Second, each server runs an independent Soft Actor‑Critic (SAC) agent. The state includes the current upload latency vector of its associated clients and the conflict probabilities supplied by the HMM. The action is a selection of a fixed‑size subset of clients for the current FL round. The reward function is carefully crafted to balance three objectives: (1) minimize the worst‑case latency L_m, (2) penalize actual conflicts C_m, and (3) promote long‑term fairness among clients. Fairness is quantified by f = tanh(μ/δ + ε), where μ is the average number of rounds a client participates and δ is the standard deviation; α controls the weight of this term. By integrating fairness, the policy avoids repeatedly favoring high‑capacity clients and instead encourages participation of under‑represented devices, which is especially beneficial under non‑IID data distributions.

After the policy selects clients, a water‑filling algorithm allocates the limited wireless bandwidth (e.g., 100 MHz) to the chosen devices, prioritizing those with better channel conditions until the bandwidth budget is exhausted. This step further reduces the likelihood of contention.

The experimental evaluation uses CIFAR‑10 with a three‑layer CNN under both IID and non‑IID (Dirichlet α = 0.1) data splits. The testbed comprises two edge servers covering a 1 km radius each, with 50 clients (40 overlapping). Baselines include standard FedAvg (random selection), RL‑CRP without the fairness term, and ENSAC (entropy‑normalized SAC). Results show that RL‑CRP achieves the highest test accuracy—67.68 % (IID) and 61.32 % (non‑IID)—outperforming all baselines by 4–7 percentage points. Moreover, RL‑CRP converges to a stable reward significantly faster than ENSAC and exhibits a markedly lower conflict rate, which translates into a 15 % reduction in average round latency. When the number of servers is increased to four, the method still maintains its advantage, confirming scalability.

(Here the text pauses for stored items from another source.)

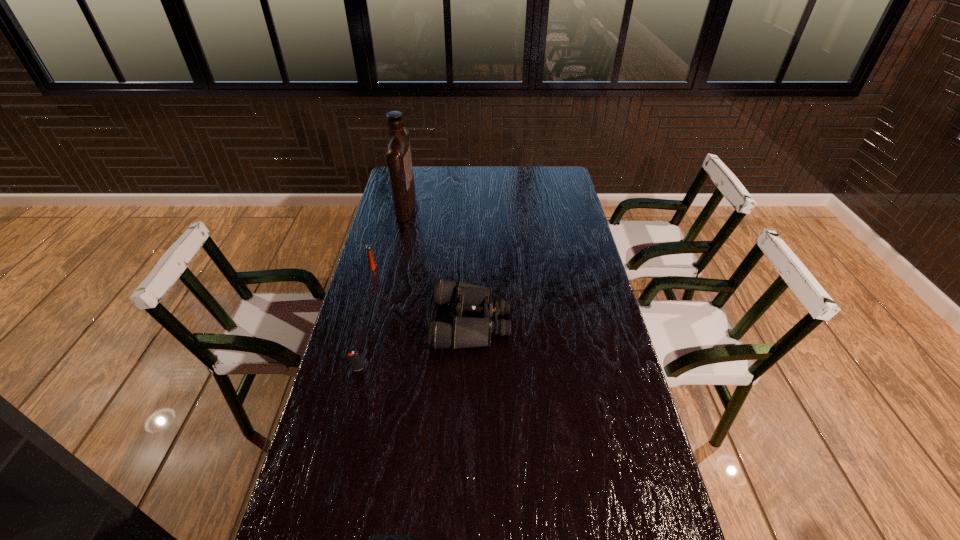 Locate an element on the screen. This screenshot has height=540, width=960. vacant space located 0.070m on the back of the right igniter is located at coordinates (363, 349).

Where is `object that is at the far edge`? The height and width of the screenshot is (540, 960). object that is at the far edge is located at coordinates (399, 160).

Image resolution: width=960 pixels, height=540 pixels. Identify the location of liquor located at the left edge. (399, 160).

Find the location of a particular element. object present at the far left corner is located at coordinates (399, 160).

Where is `vacant area at the far edge`? This screenshot has width=960, height=540. vacant area at the far edge is located at coordinates (440, 191).

Where is `free region at the left edge of the desktop`? This screenshot has height=540, width=960. free region at the left edge of the desktop is located at coordinates (388, 294).

You are a GUI agent. You are given a task and a screenshot of the screen. Output one action in this format:
    pyautogui.click(x=<x>, y=<y>)
    Task: Click on the free space at the right edge of the desktop
    
    Given the screenshot: What is the action you would take?
    pyautogui.click(x=602, y=295)

The image size is (960, 540). In the image, there is a desktop. Find the location of `vacant space at the far right corner`. vacant space at the far right corner is located at coordinates (547, 191).

The image size is (960, 540). What are the coordinates of `free space between the binoculars and the farthest object` in the screenshot? It's located at (439, 264).

This screenshot has width=960, height=540. I want to click on vacant area that lies between the second tallest object and the binoculars, so click(x=422, y=294). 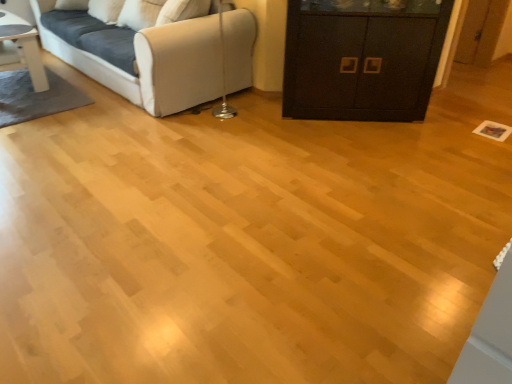 Question: Is white glossy table at upper left aimed at white fabric couch at upper left?

Choices:
 (A) no
 (B) yes

Answer: (A)

Question: Is white glossy table at upper left not near white fabric couch at upper left?

Choices:
 (A) yes
 (B) no

Answer: (B)

Question: Is the position of white glossy table at upper left more distant than that of white fabric couch at upper left?

Choices:
 (A) no
 (B) yes

Answer: (B)

Question: Would you say white fabric couch at upper left is part of white glossy table at upper left's contents?

Choices:
 (A) no
 (B) yes

Answer: (A)

Question: From the image's perspective, is white glossy table at upper left located beneath white fabric couch at upper left?

Choices:
 (A) yes
 (B) no

Answer: (A)

Question: Based on their sizes in the image, would you say white glossy table at upper left is bigger or smaller than black matte cabinet at center?

Choices:
 (A) small
 (B) big

Answer: (A)

Question: From the image's perspective, is white glossy table at upper left above or below black matte cabinet at center?

Choices:
 (A) below
 (B) above

Answer: (B)

Question: Is point (2, 13) positioned closer to the camera than point (429, 77)?

Choices:
 (A) closer
 (B) farther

Key contributions are: (1) a novel HMM‑based conflict risk predictor that works with sparse historical data, (2) a decentralized SAC‑based client‑selection policy that jointly optimizes latency, conflict avoidance, and fairness, and (3) an integrated bandwidth‑allocation scheme that respects real‑world wireless constraints. The approach requires no inter‑server communication for coordination, making it highly scalable for edge‑centric IoT or mobile scenarios where network conditions and client availability are highly dynamic. Overall, RL‑CRP offers a practical pathway to improve efficiency, robustness, and fairness in multi‑server federated learning deployments.